2.3.3 Mixed-model approaches
Budescu and Johnson (2011) suggest a model-based approach to improve the analysis of the calibration of probability judgments. In calibration research, judgments must be compared against event probabilities. However, event probabilities are often unknown. The authors show that aggregating over observations can lead to wrong conclusions and suggest using a model-based approach instead. Specifically, they put forward a mixed-model regression approach (simultaneously taking into account effects between and within subjects) to estimate event probabilities which are then compared against probability judgments to determine calibration. Similar to the hierarchical approach by Lee and Newell, one crucial advantage of this mixed-model based approach is that estimates for within- and between subjects effects are more stable because they profit from the larger underlying data basis.
2.4 Cumulative development of knowledge
There are two contributions in the special issue that—besides touching on questions of data analysis—also speak to the matter of cumulative development of knowledge. One is the above mentioned paper by Matthews (2011) on using Bayesian approaches. As mentioned above, replacing (or complementing) classic hypothesis testing by the Bayesian approach aids knowledge accumulation. In a second contribution, Renkewitz, Fuchs, and Fiedler (2011) address the important issue of publication biases. By exemplarily re-analyzing two JDM-specific meta-analyses, they demonstrate that publication biases are also present in JDM research. Such biases, in turn, will hinder appropriate cumulative development of knowledge. Indeed, severely distorted overall estimations of effect size—or even premature acceptance of the existence and stability of effects—can be the consequences. The authors discuss both specific methods to identify publication biases (in meta-analyses) and further provide recommendations on how changes in the overall standards and publication practices might counteract the problem identified.
3 Summary and conclusions
We are pleased to say that the 15 papers contained in this special issue avail many important insights in JDM methodology and provide helpful tools and suggestions which—in our view—will further improve the confidence we may have in our findings. Despite the fact that these 15 contributions are motivated by some methodological weaknesses in the field of JDM, it is also important to highlight that many of the problems tackled speak for the methodological sophistication of JDM research that is already in place. Of course, of those points raised in this special issue some are more and others less controversial. Indeed, our experience in handling these papers throughout the review process showed that some papers have more potential for debate than others. Nonetheless, the constructive way in which all contributions describe ways to overcome methodological weaknesses makes us optimistic that this issue might inspire further positive developments.

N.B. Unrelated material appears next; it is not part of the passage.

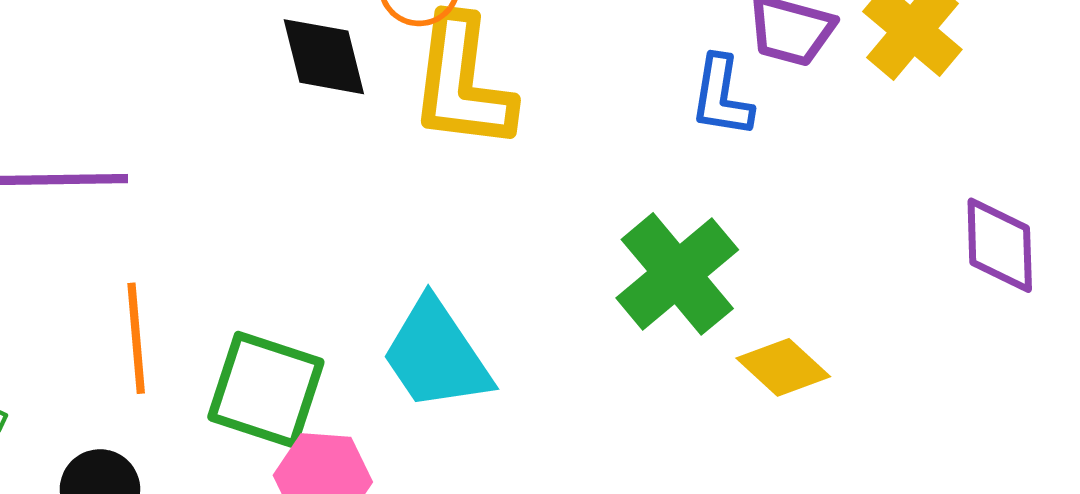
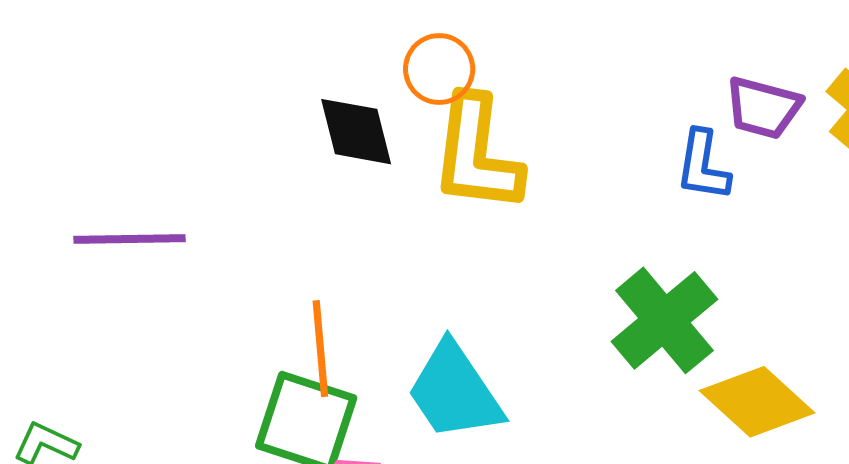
orange line: (136, 338) -> (320, 349), moved
yellow diamond: (783, 367) -> (757, 402), size x1.4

It seems as if the techniques and policies for improving our methodological standards are available. One of the foremost aims of the special issue was to inspire a more intense debate concerning these issues in order to improve the degree to which standards are shared within the community which is the basic requirement for their comprehensive enforcement. This is necessary for achieving scientific progress and overcoming social dilemma structures inherent in joint scientific discovery.